▸ EXERCISE GOAL
Leave out the pictures and retype all the entries below exactly.

▸ SUPPLIED RECORDS
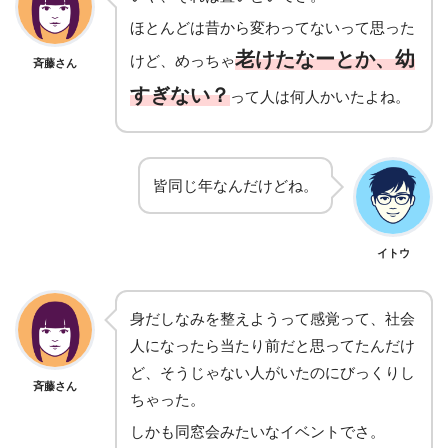
ほとんどは昔から変わってないって思った
老けたなーとか、幼
けど、めっちゃ
斉藤さん
すぎない？
って人は何人かいたよね。
皆同じ年なんだけどね
。
イトウ
身だしなみを整えようって感覚って、社会
人になったら当たり前だと思ってたんだけ
ど、そうじゃない人がいたのにびっくりし
斉藤さん
ちゃった。
しかも同窓会みたいなイベントでさ。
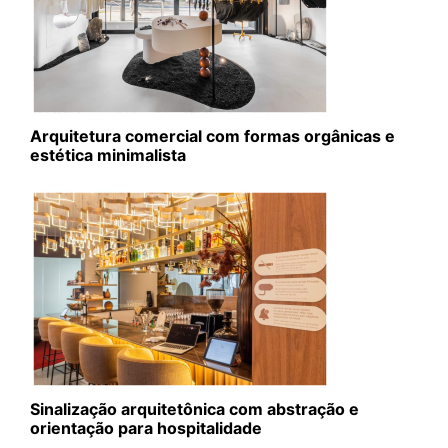
Arquitetura comercial com formas orgânicas e
estética minimalista
Sinalização arquitetônica com abstração e
orientação para hospitalidade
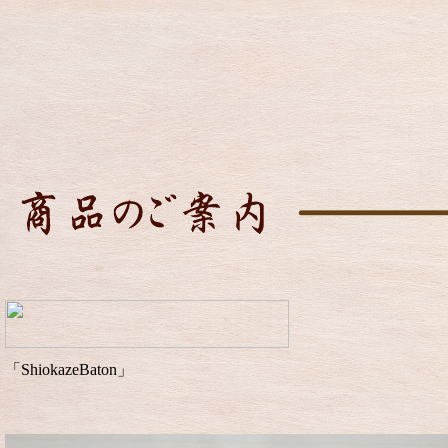
「ShiokazeBaton」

▸ REPLY
ほとんどは昔から変わってないって思った
老けたなーとか、幼
けど、めっちゃ
斉藤さん
すぎない？
って人は何人かいたよね。
皆同じ年なんだけどね
。
イトウ
身だしなみを整えようって感覚って、社会
人になったら当たり前だと思ってたんだけ
ど、そうじゃない人がいたのにびっくりし
斉藤さん
ちゃった。
しかも同窓会みたいなイベントでさ。
Arquitetura comercial com formas orgânicas e
estética minimalista
Sinalização arquitetônica com abstração e
orientação para hospitalidade
「ShiokazeBaton」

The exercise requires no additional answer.